▶ **YOUR OBJECTIVE**
Whenever the word "lung" shows up in a line of the data, copy that line.

▶ **EXTRACTED INFORMATION**
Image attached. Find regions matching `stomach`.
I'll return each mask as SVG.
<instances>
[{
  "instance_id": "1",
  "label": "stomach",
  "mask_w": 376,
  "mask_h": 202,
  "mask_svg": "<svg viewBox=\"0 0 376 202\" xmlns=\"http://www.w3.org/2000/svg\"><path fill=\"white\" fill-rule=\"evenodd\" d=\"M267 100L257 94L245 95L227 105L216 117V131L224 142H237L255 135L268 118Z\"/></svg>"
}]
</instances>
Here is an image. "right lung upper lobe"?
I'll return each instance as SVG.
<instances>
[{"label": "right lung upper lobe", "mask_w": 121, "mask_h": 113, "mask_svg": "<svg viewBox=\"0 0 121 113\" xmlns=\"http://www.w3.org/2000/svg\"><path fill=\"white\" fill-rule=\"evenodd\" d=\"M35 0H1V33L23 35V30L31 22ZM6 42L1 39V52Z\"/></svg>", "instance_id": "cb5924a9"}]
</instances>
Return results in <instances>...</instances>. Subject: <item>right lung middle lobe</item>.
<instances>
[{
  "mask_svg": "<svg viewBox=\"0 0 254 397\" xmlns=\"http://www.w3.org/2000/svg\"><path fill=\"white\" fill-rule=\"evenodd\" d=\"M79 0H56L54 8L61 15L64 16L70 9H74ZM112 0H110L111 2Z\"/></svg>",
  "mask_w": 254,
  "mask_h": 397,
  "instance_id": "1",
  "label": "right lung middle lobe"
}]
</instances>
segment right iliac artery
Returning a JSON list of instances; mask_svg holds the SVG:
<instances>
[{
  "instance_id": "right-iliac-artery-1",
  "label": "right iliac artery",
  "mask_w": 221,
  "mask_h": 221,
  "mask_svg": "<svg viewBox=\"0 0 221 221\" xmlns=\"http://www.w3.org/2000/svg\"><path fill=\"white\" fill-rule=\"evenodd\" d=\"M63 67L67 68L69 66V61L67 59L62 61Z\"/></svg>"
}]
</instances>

▶ **YOUR SOLUTION**
Here is an image. "right lung upper lobe"?
[{"label": "right lung upper lobe", "mask_w": 121, "mask_h": 113, "mask_svg": "<svg viewBox=\"0 0 121 113\" xmlns=\"http://www.w3.org/2000/svg\"><path fill=\"white\" fill-rule=\"evenodd\" d=\"M35 0H1V33L23 35V30L31 22ZM6 42L1 39V52Z\"/></svg>", "instance_id": "cb5924a9"}]
Return results in <instances>...</instances>. Subject: <item>right lung middle lobe</item>.
  "label": "right lung middle lobe"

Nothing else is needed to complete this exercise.